Congratulations to Jennifer Nagel for having been awarded the 2023 Ernest Sosa Prize Lecture by the American Philosophy Association (APA). The Ernest Sosa Prize Lecture was established with the APA to honor substantial achievement in epistemology. Winners of the prize must be outstanding contributors to epistemology, able to explain complex ideas in clear language to a broad philosophical readership. The prize winner will present the Ernest Sosa Prize Lecture at an APA divisional meeting, expounding a substantial contribution in a way accessible to a wider expert audience.
The selection committee described Nagel, who is also a research affiliate at the Schwartz Reisman Institute for Technology and Society, as “a leading advocate of the importance of empirical research in the cognitive sciences and experimental philosophy to addressing central issues in epistemology and the philosophy of mind.” It added that her research “has made important contributions to current debates on intuitions and thought experiments, and epistemic contextualism,” addressing the question whether knowledge constitutes a mental state.

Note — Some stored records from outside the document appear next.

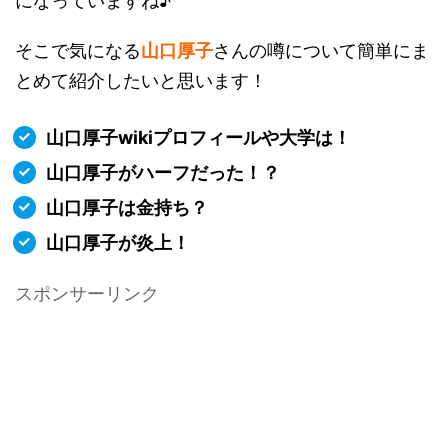
になっていますね♪
そこで気になる
山口厚子
さんの噂について簡単にま
とめて紹介したいと思います！
山口厚子wikiプロフィールや大学は！
山口厚子がハーフだった！？
山口厚子は金持ち？
山口厚子が炎上！
スポンサーリンク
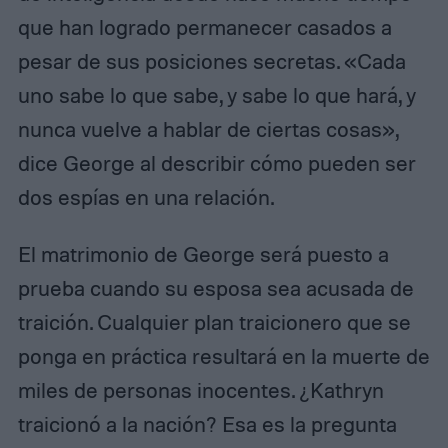
que han logrado permanecer casados a
pesar de sus posiciones secretas. «Cada
uno sabe lo que sabe, y sabe lo que hará, y
nunca vuelve a hablar de ciertas cosas»,
dice George al describir cómo pueden ser
dos espías en una relación.
El matrimonio de George será puesto a
prueba cuando su esposa sea acusada de
traición. Cualquier plan traicionero que se
ponga en práctica resultará en la muerte de
miles de personas inocentes. ¿Kathryn
traicionó a la nación? Esa es la pregunta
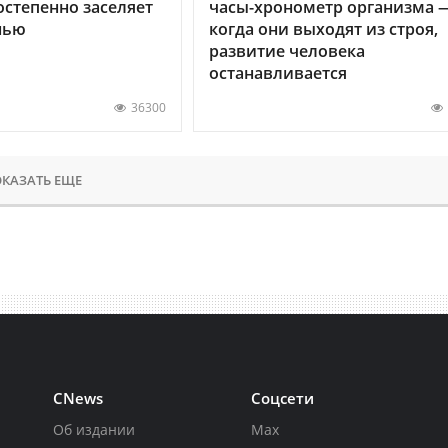
остепенно заселяет
часы-хронометр организма 
нью
когда они выходят из строя,
развитие человека
останавливается
36300
КАЗАТЬ ЕЩЕ
CNews
Соцсети
Об издании
Max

Nagel responded to the honour as “an unexpected an moving experience.” “As an epistemologist,” she says, “I am very much a fan of Ernie Sosa’s entire body of work, from his sharp explorations of the analysis of knowledge back in the mid-1960s to his groundbreaking work on safety conditions decades later, and his most recent work on the nature of epistemology itself.” She describes Sosa as “an outstanding citizen of the profession,” based especially on his indefatigable work as a journal editor and a leader at the APA, admitting that “I can’t think how I could compose a Sosa Prize Lecture that measures up to this inspiration, but it will be fun to try.” We have no doubt she give a lecture worthy of its namesake.
Ernest Sosa, whose research has focused primarily on epistemology, has also written on metaphysics, modern philosophy, and philosophy of mind. Having spent the majority of his career at Brown University, he was named the Board of Governors Professor of Philosophy at Rutgers University in 2007.